Interviewer: So now that we know a little bit more about opioid use disorder and how some of the physiological things that actually comes with this type of addiction, if there is a listener that either themselves or someone in their lives, you know, might be going through this kind of struggle, where do they start to get this treatment, to get this kind of, you know, get on the road to recovery or, I guess, remission if this is a disease?
Dr. Howell: You know, sometimes you can go to your primary care doc or provider and get some help. There are more and more primary care providers who are prescribing medication for opioid use disorder. But then there are others who don't or they don't feel comfortable with it, or they don't know that much about it. And so, then, you would go preferably to an addiction specialist of some kind. The fellowships that I run, the Addiction Medicine and Addiction Psychiatry Fellowships train physicians who finished a residency in a primary specialty to be addiction specialists and to be able to treat regular opioid use disorder and other addictions, but also how to be specialists for people who have really complicated problems, because often we see the patients who've been through many different kinds of treatment and nothing has really taken hold for them and we need to get a little bit more sophisticated or refined about how we're treating their specific addiction. And the medication is only part of it. By no means is it the only thing that you have to do. You can't just throw a medicine at somebody and expect that their opioid use disorder is going to be just fine. It doesn't work that way.

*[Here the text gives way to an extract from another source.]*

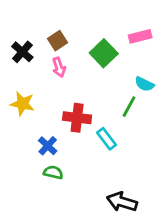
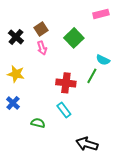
pink rectangle: (140, 36) -> (101, 14), moved
red cross: (77, 118) -> (66, 83), moved
cyan rectangle: (107, 139) -> (64, 110), moved
blue cross: (48, 146) -> (13, 103), moved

So what you would do is if you, you know, you could start with your primary care provider. If they are not knowledgeable or comfortable, then, you know, one of the things that you can do is you can call, actually, our University HMHI crisis line and they can often help people get connected to treatment because you may need to go in the hospital. It may be that severe. And yet you may just need outpatient treatment, and they can help people sort that out and figure out what's needed.
We also have a recovery clinic over at HMHI, and it's staffed by addiction psychiatrists and addiction medicine specialists and therapists and other staff. And our trainees also work there, and they can help with evaluations and recommendations for treatment. And if you can get treatment at HMHI, fine. If not, if your insurance doesn't cover it there, then we can help send, you know, refer you out to wherever you can get the treatment with your insurance coverage.
Interviewer: And for a listener who might not be in the state of Utah, I assume that there are similar crisis lines in other places of the world?
Dr. Howell: Right. Yeah. So if you're not in Utah, it varies drastically around the country, but there's generally a community crisis line. And the other thing is that there is a 1-800 number through the Substance Abuse and Mental Health Services Administration. But there is a website, and I think it's called "Find Treatment Now" that you can look up and find all kinds of treatment options within your ZIP code and within a certain range from your home.
Interviewer: And for listeners who might be interested in, say, those different resources, they'll be linked in the episode description, if you want to click on your app or on the website. Now, Dr. Howell, I guess the one last thing I kind of want to ask to kind of wrap this up is, what kind of hope do family members and people suffering from this disorder, you know, have when they get into treatment?
Dr. Howell: You know, most people come in to treatment and their families are pretty hopeless feeling. And I'm not trying to sugarcoat addiction. It is a disease that can be fatal, but it's not uniformly fatal. Even without treatment, a lot of people get better over time. But especially with treatment, it can accelerate that process.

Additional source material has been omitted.